La compañía de un perro no sólo combate la soledad sino que agranda la autoestima, baja el estrés y mejora la salud. Sí, la salud también. ¿Han visto la tendencia que hay en los hospitales a traer perros al lado de las camas de los enfermos? Acariciarles y hablarles ayuda con la recuperación. Leí esta semana que, según una investigación médica en Suecia, personas que viven solas y que han sufrido un infarto o un ictus tienen un 33 por ciento más probabilidad de recuperarse si hay un perro en casa. La razón; el cariño que reciben de los perros y el ejercicio físico que les exigen hacer. “Si un perro fuera un medicamento la empresa farmacéutica que la patentó se haría muy rica”, dijo uno de los encargados de la investigación.

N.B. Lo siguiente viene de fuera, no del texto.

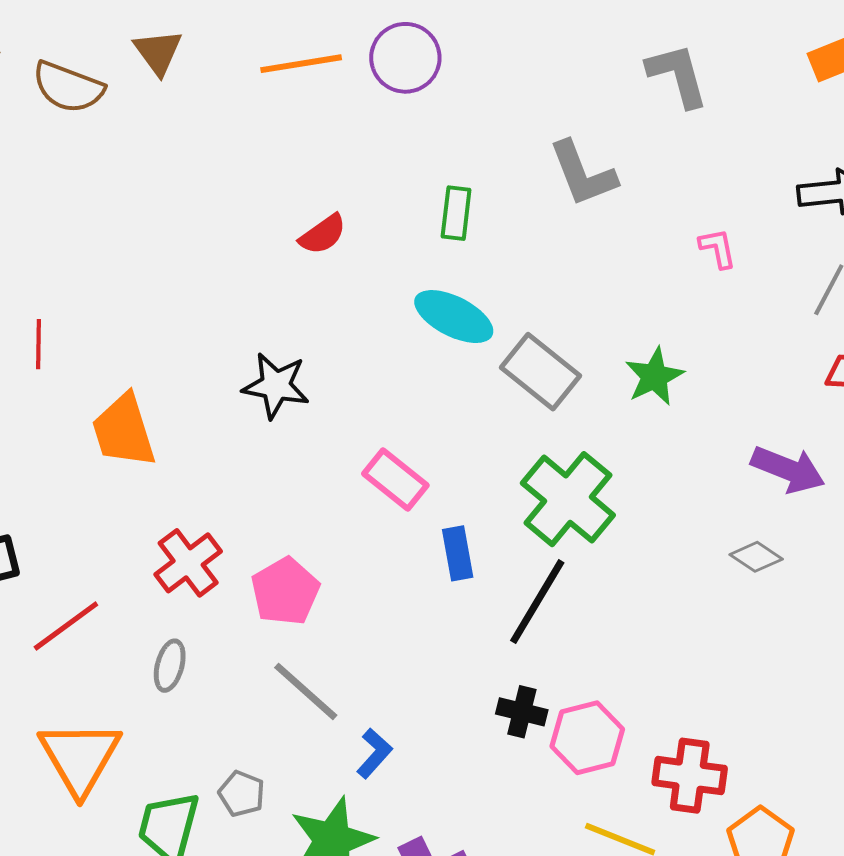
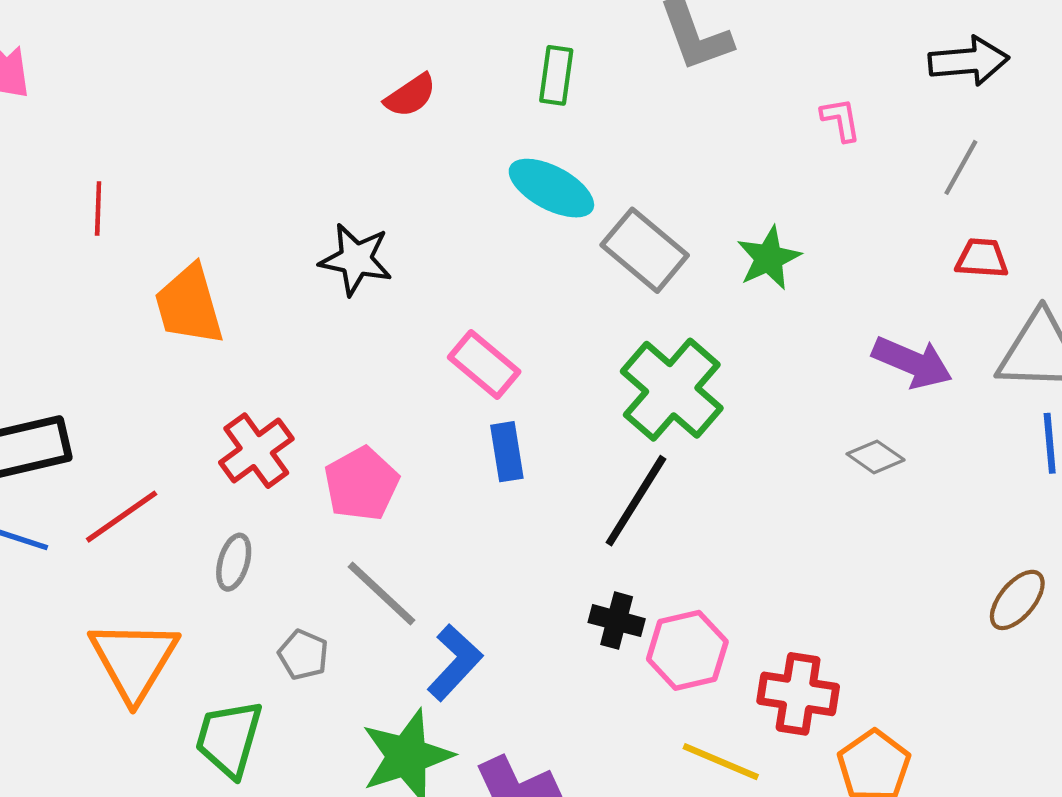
blue rectangle: (458, 553) -> (507, 452), moved
blue L-shape: (374, 753) -> (455, 662), size x1.4
gray pentagon: (242, 794) -> (303, 655), moved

Hay una vieja broma en Washington. “Si querés un amigo cómprate un perro”. Ha dejado de ser broma, tanto en la vida normal como en la vida política. Por eso será que desde 1933 todos los presidentes de Estados Unidos han tenido un perro, todos salvo Donald Trump, que tampoco tiene amigos. Leo por ahí que Milei tiene tendencias trumpistas. Ok, pero seguro que no llega al extremo de ensimismamiento del original. Tener perros lo humaniza.
O, quizá mejor, lo animaliza. Le reduce, o eso esperemos, las cuotas de vanidad, envidia, rencor y tribalismo religioso o ideológico que nos han convertido a los humanos en los animales más peligrosos de la Tierra, los que matan no por comer sino por odio, o por gusto, los que han acumulado un poder destructivo capaz de acabar con el planeta y todos los que habitan en él no una sino cien veces.
Dije que el perro es mi animal favorito, pero me inspiran todos los animales que no pertenecen a la especie homo no tan sapiens. Les dejo con un poema de Walt Whitman.
“Creo que podría transformarme y vivir con los animales: ¡Son tan tranquilos y mesurados!
Me complace observarlos largo y tendido.
No se agobian ni se quejan de su destino.
No se desvelan toda la noche llorando por sus pecados.
No me aburren con sus obligaciones a Dios.
Ninguno está descontento, a ninguno le enloquece la manía de poseer cosas.
Ninguno se arrodilla ante los otros, ni ante los muertos de su especie que vivieron miles de siglos antes que él.
Ninguno es ni respetable ni desdichado en toda lo ancho de la Tierra.”